Dalam Daniel 8:23-25, kita melihat sebuah gambaran tentang gerakan Anti Kristus yang ditonjolkan di dalam kitab Wahyu 13. Daa, menurut kepada ayat tersebut di dalam Daniel, dibinasakan oleh Raja dari segala Raja, dalam Pasal yang ke 8 ayatnya yang ke 25. Hal itu menunjukkan kedatangan dari Tuhan kita Yesus Kristus.

 

Dalam Daniel 8:26-27 digambarkan waktu selama tujuh tahun kesengsaraan yang hebat. Dan di sana, kepada kita telah diberitahu, bahwa masa itu datang dari tiga setengah tahun dan tiga tahun serta setengah tahun. Tiga setengah tahun yang pertama akan memberikan kekuasaan kepada seorang raja yang ramah dan baik hati, Akan tetapi, ditengah-tengah masa yang tujuh tahun itu, raja itu menjadi raja yang paling rakus yang pernah menduduki sebuh takhta. Dan ia memerintah di dalam kebengisan. Demikianlah setengah bagian yang terakhir dari masa tujuh tahun tersebut.

 

Di dalam Daniel 11:36-45, saudara-saudara melihat pemerintahan serta penghancuran yang terakhir dari Anti Kristus. Ketika saudara-saudara sampai pada Pasal yang ke 11, Pasal itu dibagi menjadi tiga bagian. Bagian yang pertama adalah 11:1-4, yang menguraikan tentang Xerxes dan Alexander yang Agung - Xerxes dari Persia dan Alexander yang agung berasal dari Yunani.

 

Kemudian, diikuti oleh ayat-ayat yag melukiskan peperangan antara Ptolemy dari Mesir dan kaum  Seleucid dari Syria, keseluruhannya terjadi di sekitar tahun 250 SM. Kemudian, sekali lagi, ditunjukkan kepada saudara-saudara sekalian, di dalam ayat-ayat 21-35, Antiokh Epifanes. Dan sekali lagi, ia dijelaskan sebagai sebuah tipe dari paham Anti Kristus.

 

Saya akan menduga bahwa alasan Antiokh Epifanes, yang merupakan salah satu penguasa yang paling tidak memiliki arti penting sepanjang masa – saya akan berfikir bahwa alasan mengapa ia dipakai adalah karena ia telah menaklukkan Israel dan membawa pemerintahan dari kaum Maccabee dan sebagai penghormatan terhadap kemenangan Yehuda terhadap Antiokh Epifanes. Mereka mengadakan Pesta Hanaka, yang mereka sebut dengan Pesta Cahaya – Pesta Perayaan terhadap Pengabdian. Ia kelihatan sangat besar di dalam sejarah Yehuda – sebenarnya, seorang penguasa yang sepele saja. Tetapi, Daniel melihat dia merupakan sebuah bentuk dasar dari suatu Anti Kristus di akhir dari sejarah.

 

Maka, di dalam Daniel 11:36-45, saat nubuat berlanjut, Antiokh berangsur-angsur menghilang dan gerakan Anti Kristus itu sendiri menjadi semakin meningkat menjadi semakin terlihat.

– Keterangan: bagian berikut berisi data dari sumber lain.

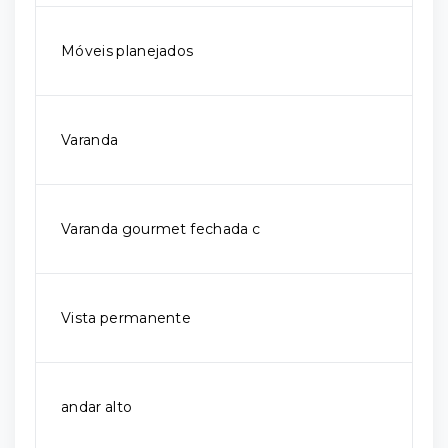
Móveis planejados
Varanda
Varanda gourmet fechada c
Vista permanente
andar alto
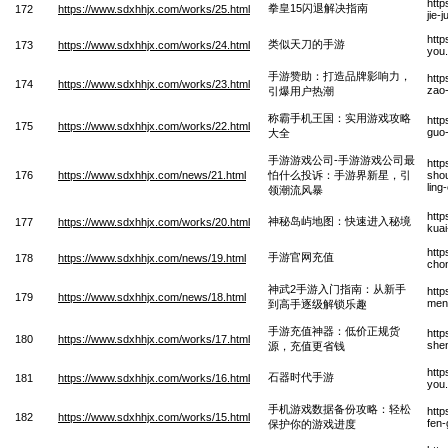
htt
拳皇15闪退解决指南
172
https://www.sdxhhjx.com/works/25.html
jie-
http
类似天刀的手游
173
https://www.sdxhhjx.com/works/24.html
you
手游赞助：打造品牌影响力，
htt
174
https://www.sdxhhjx.com/works/23.html
zao-
引爆用户热潮
称霸手机王国：实用游戏攻略
htt
175
https://www.sdxhhjx.com/works/22.html
guo
大全
手游游戏公司-手游游戏公司最
http
176
https://www.sdxhhjx.com/news/21.html
怕什么投诉：手游界新星，引
shou
ling
领潮流风暴
http
神秘岛屿地图：快速进入秘境
177
https://www.sdxhhjx.com/works/20.html
kuai
htt
手游官网充值
178
https://www.sdxhhjx.com/news/19.html
cho
神武2手游入门指南：从新手
htt
179
https://www.sdxhhjx.com/news/18.html
men-
到高手逐级解锁乐趣
手游充值神器：低价正规货
htt
180
https://www.sdxhhjx.com/works/17.html
shen
源，充值更省钱
http
石器时代手游
181
https://www.sdxhhjx.com/works/16.html
you
手机游戏数据备份攻略：轻松
http
182
https://www.sdxhhjx.com/works/15.html
fen-
保护你的游戏进度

Ia merupakan mahakarya dari Iblis, binatang buas yang besar yang disinggung di dalam Pasal yang ke 7.

 

Dan kebinasaannya merupakan akhir dari zaman ini. Tidak ada yang perlu disangkal bahwa, ketika saudara-saudara sekalian sampai pada penyingkapan tentang Anti Kristus, maka saudara akan sampai pada penyingkapan tentang akhir dari dunia – penyempurnaan dari bumi ini.

 

            Salah satu hal yang mengagumkan – dan hal ini adalah penyingkapan luar biasa yang keempat di dalam kitab Daniel – ketika saudara-saudara menelusuri sepanjang penjelasan yang luarbiasa itu tentang hal-hal apa di masa yang akan datang – dan seperti yang telah saya katakan, beberapa dari antara mereka terjadi 2.000 tahun di depannya – ketika saudara-saudara sampai kepada penyingkapan yang indah ini, kembali saudara akan bertemu dengan penampakan Kristus, Mesias itu.

 

Sekarang, ingatlah: saudara-saudara sedang membicarakan tentang seorang pria yang menulis bertahun-tahun sebelum Kristus bahwa saudara-saudara hampir tidak dapat memikirkannya. Akan tetapi, ia menggambarkan kedatangan dari Tuhan Kita Yesus Kristus lagi, dan lagi dan lagi.

 

Sebagai contoh, di dalam Daniel 2:44-45, di tengah-tengah kesepuluh pohon dan kesepuluh tanduk itu, saudara-saudara sekalian akan melihat sekilas kepada Yesus Kristus. Dan di dalam Daniel 3:25, dalam tungku perapian yang menyala-nyala itu, saudara-saudara melihat seseorang yang berjalan yang digambarkan oleh Daniel seperti Anak Allah. Sekarang, di dalam Daniel 7:8, 21-22 dan di dalam Daniel 7:9-10, serta dalam Daniel 7:13-14, sudara-saudara akan melihat kemenangan Kristus terhadap Anti Kristus yang besar, yang diungkapkan di akhir dari kitab Wahyu tersebut.

 

Dan di sini, saudara-saudara sekalian akan melihat sekali lagi, kata “masa, masa dan setengah masa” bahwa ia memerintah di dalam kebengisan: satu tahun, dua tahun - menjadi tiga tahun – dan setengah tahun – demikianlah setengah bagian terakhir dari pemerintahan Anti Kristus.

 

Kemudian, di dalam Daniel 8:25, saudara akan melihat Anti Kristus tersebut digambarkan sekali lagi serta nubuat bahwa ia akan dibinasakan oleh Raja dari segala Raja. Yang mana adalah Tuhan kita Yesus Kristus.

 

Di dalam Daniel 9:25-26, saudara-saudara akan membaca tentang tujuh puluh kali tujuh masa itu. Hal tersebut merupakan hal yang paling mengagumkan yang pernah dapat saudara pikirkan. Kita akan menghabiskan waktu untuk melihat akan hal tersebut.

 

Dan di dalam Daniel 10:5-10, saudara akan melihat penyingkapan yang agung terhadap Kristus. Dan ketika saudara membaca penampakan yang sebenarnya serta gambaran dari Kristus yang mulia di dalam kitab Wahyu 1:13-16, saudara akan berfikir bahwa saudara sedang membaca penyingkapan yang telah diberikan kepada Daniel 10:5-10. Saya tidak percaya akan hal-hal seperti itu.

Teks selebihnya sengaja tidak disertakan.